VENTUREPORT Data Processing Agreement
This Data Processing Agreement (“DPA”) is entered into between:
- You (“Controller”); and Fleet St. Technologies AB, reg. no. 559205-2699, Malmskillnadsgatan 32, 111 51 Stockholm, Sweden, a company registered under the laws of Sweden (“Processor”).
- Each of Controller and Processor are referred to as a “Party” and jointly as the “Parties”.
- The Parties have entered into the Ventureport terms of service (“Agreement”), where Controller has contracted Processor in order to use Ventureport (“Service”), which forms the subject matter of the processing of personal data under this Agreement.

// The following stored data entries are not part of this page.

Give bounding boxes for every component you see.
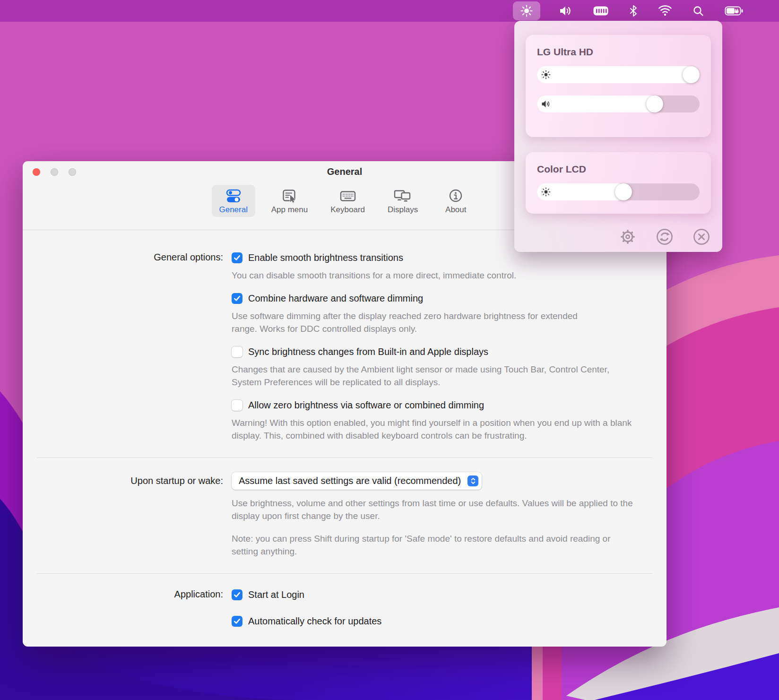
checkbox-auto-update[interactable]: Automatically check for updates	[232, 614, 666, 628]
menubar-bluetooth-item[interactable]	[628, 1, 639, 20]
brightness-icon	[520, 4, 533, 17]
app-menu-icon	[281, 189, 297, 204]
tab-label: About	[445, 205, 466, 215]
general-options-row: General options: Enable smooth brightnes…	[23, 251, 666, 452]
menubar-volume-item[interactable]	[558, 1, 574, 20]
displays-popover: LG Ultra HD	[514, 21, 722, 252]
checkbox-allow-zero-brightness[interactable]: Allow zero brightness via software or co…	[232, 398, 666, 412]
toggles-icon	[225, 189, 242, 204]
menubar-keyboard-brightness-item[interactable]	[591, 1, 610, 20]
tab-label: Keyboard	[330, 205, 365, 215]
slider-fill	[537, 95, 662, 112]
checkbox-unchecked-icon[interactable]	[232, 346, 242, 357]
tab-label: Displays	[388, 205, 418, 215]
section-divider	[37, 458, 652, 458]
keyboard-icon	[339, 189, 356, 204]
display-name: LG Ultra HD	[537, 46, 700, 58]
checkbox-smooth-transitions[interactable]: Enable smooth brightness transitions	[232, 251, 666, 264]
row-label: Upon startup or wake:	[23, 472, 223, 568]
menubar-battery-item[interactable]	[723, 1, 745, 20]
displays-icon	[393, 189, 412, 204]
option-description: You can disable smooth transitions for a…	[232, 269, 666, 282]
menubar-brightness-item[interactable]	[513, 1, 540, 20]
checkbox-label: Automatically check for updates	[248, 616, 381, 627]
checkbox-label: Enable smooth brightness transitions	[248, 252, 403, 263]
row-label: General options:	[23, 251, 223, 452]
option-description: Warning! With this option enabled, you m…	[232, 416, 647, 442]
tab-about[interactable]: About	[434, 185, 477, 217]
row-label: Application:	[23, 588, 223, 647]
checkbox-combine-dimming[interactable]: Combine hardware and software dimming	[232, 292, 666, 305]
checkbox-start-at-login[interactable]: Start at Login	[232, 588, 666, 601]
checkbox-checked-icon[interactable]	[232, 293, 242, 304]
slider-fill	[537, 66, 700, 83]
section-divider	[37, 573, 652, 574]
refresh-icon[interactable]	[656, 228, 673, 245]
tab-app-menu[interactable]: App menu	[265, 185, 315, 217]
checkbox-checked-icon[interactable]	[232, 589, 242, 600]
settings-gear-icon[interactable]	[619, 228, 636, 245]
slider-thumb[interactable]	[683, 66, 700, 83]
volume-slider[interactable]	[537, 95, 700, 112]
tab-general[interactable]: General	[212, 185, 255, 217]
checkbox-checked-icon[interactable]	[232, 616, 242, 627]
application-row: Application: Start at Login Automaticall…	[23, 588, 666, 647]
tab-displays[interactable]: Displays	[381, 185, 424, 217]
display-card-lg-ultra-hd: LG Ultra HD	[526, 35, 711, 137]
checkbox-label: Start at Login	[248, 589, 304, 600]
tab-keyboard[interactable]: Keyboard	[324, 185, 372, 217]
popover-actions	[619, 228, 710, 245]
settings-content: General options: Enable smooth brightnes…	[23, 230, 666, 647]
sun-icon	[541, 187, 551, 197]
speaker-icon	[541, 100, 551, 108]
brightness-slider[interactable]	[537, 183, 700, 200]
battery-charging-icon	[725, 5, 744, 17]
slider-thumb[interactable]	[615, 183, 632, 200]
bluetooth-icon	[629, 5, 638, 17]
menubar-search-item[interactable]	[691, 1, 706, 20]
startup-description: Use brightness, volume and other setting…	[232, 497, 638, 522]
startup-note: Note: you can press Shift during startup…	[232, 532, 631, 558]
display-name: Color LCD	[537, 164, 700, 175]
checkbox-label: Sync brightness changes from Built-in an…	[248, 346, 488, 357]
menu-bar	[0, 0, 779, 22]
startup-row: Upon startup or wake: Assume last saved …	[23, 472, 666, 568]
option-description: Changes that are caused by the Ambient l…	[232, 363, 639, 389]
keyboard-brightness-icon	[593, 5, 609, 17]
search-icon	[692, 5, 704, 17]
tab-label: General	[219, 205, 247, 215]
checkbox-unchecked-icon[interactable]	[232, 400, 242, 411]
wifi-icon	[658, 5, 672, 17]
info-icon	[448, 189, 463, 204]
selected-option: Assume last saved settings are valid (re…	[239, 475, 461, 486]
checkbox-label: Allow zero brightness via software or co…	[248, 400, 484, 411]
brightness-slider[interactable]	[537, 66, 700, 83]
display-card-color-lcd: Color LCD	[526, 152, 711, 214]
sun-icon	[541, 70, 551, 79]
slider-thumb[interactable]	[646, 95, 663, 112]
close-icon[interactable]	[693, 228, 710, 245]
checkbox-label: Combine hardware and software dimming	[248, 293, 423, 304]
checkbox-checked-icon[interactable]	[232, 252, 242, 263]
volume-icon	[559, 5, 572, 17]
option-description: Use software dimming after the display r…	[232, 310, 581, 335]
select-stepper-icon	[467, 475, 478, 486]
startup-mode-select[interactable]: Assume last saved settings are valid (re…	[232, 472, 482, 490]
menubar-wifi-item[interactable]	[657, 1, 674, 20]
tab-label: App menu	[271, 205, 308, 215]
checkbox-sync-brightness[interactable]: Sync brightness changes from Built-in an…	[232, 345, 666, 358]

- Terms such as “personal data”, “processing” and “data subject” and other expressions not defined in this DPA shall have the same meaning as set out in in the Regulation of the European Parliament and of the Council of 27 April 2016 on the protection of natural persons with regard to the processing of personal data and on the free movement of such data, and repealing Directive 95/46/EC ("GDPR"), as may be amended, updated, replaced or superseded from time to time, if not expressly stated otherwise.
- The Service is a SaaS-solution rendering Controller the data controller, whilst Processor qualifies as data processor under the applicable data protection laws. In light of the above, Processor and Controller have agreed on the following terms and conditions set out in the DPA concerning the Processing of personal data under the DPA.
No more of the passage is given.